Start of THE RECORDS

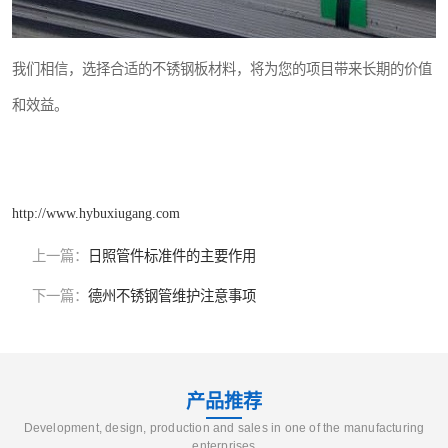
我们相信，选择合适的不锈钢板材料，将为您的项目带来长期的价值
和效益。
http://www.hybuxiugang.com
上一篇：
日照管件标准件的主要作用
下一篇：
德州不锈钢管维护注意事项
产品推荐
Development, design, production and sales in one of the manufacturing
enterprises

End of THE RECORDS

### DIRECTIONS
Drop the images and return the data verbatim.

### OUTPUT BELOW
我们相信，选择合适的不锈钢板材料，将为您的项目带来长期的价值
和效益。
http://www.hybuxiugang.com
上一篇：
日照管件标准件的主要作用
下一篇：
德州不锈钢管维护注意事项
产品推荐
Development, design, production and sales in one of the manufacturing
enterprises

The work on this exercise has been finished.